Fiat money is currency issued by a government and designated as legal tender, but not backed by a physical commodity like gold or silver. Instead, its value comes from government backing and public trust in the issuing authority. The term "fiat" comes from Latin meaning "let it be done," referring to government decree.
Most currencies today are fiat currencies, including the US dollar, euro, British pound, and Japanese yen. Unlike commodity money, fiat money has no intrinsic value. Its purchasing power is maintained through government regulation and monetary policy controlled by central banks.
The stability of fiat currencies makes them practical for everyday transactions, international trade, and financial planning. Central banks can adjust money supply to manage economic conditions, helping control inflation and support economic growth.
The history of fiat money
Fiat money became the global standard in the 20th century, but paper currency has existed for over a thousand years.

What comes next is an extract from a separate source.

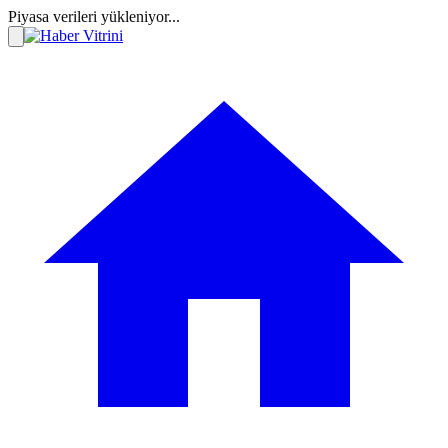
Piyasa verileri yükleniyor...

China issued the first paper money between the 10th and 13th centuries during the Song, Tang, Yuan, and Ming dynasties. This was initially created to address shortages of metal coins. By the Yuan dynasty under Kublai Khan, paper currency had become the main form of money.
In Europe, the Bank of Amsterdam introduced early forms of fiat currency in 1683, while Sweden issued the first regular paper money in the West through the Bank of Stockholm in 1661.
Throughout the 19th and early 20th centuries, most currencies were backed by gold. Paper money could be exchanged for specific amounts of the precious metal. This changed in the United States with the Emergency Banking Act of 1933, which stopped citizens from exchanging currency for gold.
The modern fiat system was established in 1971 when President Nixon ended the convertibility of the US dollar into gold, officially ending the gold standard. By 1976, the Bretton Woods system was formally dissolved, and fiat currencies became the global standard.
How does fiat money compare to commodity money and cryptocurrency?
Fiat money differs from both historical commodity-backed currencies and modern cryptocurrencies in how value is created and maintained.
Fiat vs. commodity money:
Commodity money (like gold or silver coins) has inherent value from the material itself. A gold coin is valuable because gold is valuable. Fiat money has no intrinsic value. A dollar bill is only valuable because the government says it is and people trust that declaration.
Commodity money has a naturally limited supply based on how much of the commodity exists. Fiat money supply is controlled by central banks and can be adjusted based on economic needs. This flexibility allows governments to respond to recessions and inflation, but also creates risk of overprinting and currency devaluation.
Fiat vs. cryptocurrency:
Fiat is government-issued and considered legal tender for all transactions. Cryptocurrency is decentralized with no governing body controlling its value. For most cryptocurrencies, there is a set supply limit (like Bitcoin's 21 million coins), while fiat can theoretically be printed in unlimited quantities.
Fiat is represented by both physical bills and coins and digital representations in bank accounts. Cryptocurrency exists only digitally on blockchain networks. Fiat currencies are generally stable in value, making them practical for everyday purchases and business operations. Cryptocurrencies tend to be highly volatile.
Stablecoins represent a hybrid approach, using cryptocurrency infrastructure while maintaining 1:1 backing with fiat currencies like the US dollar to provide stability.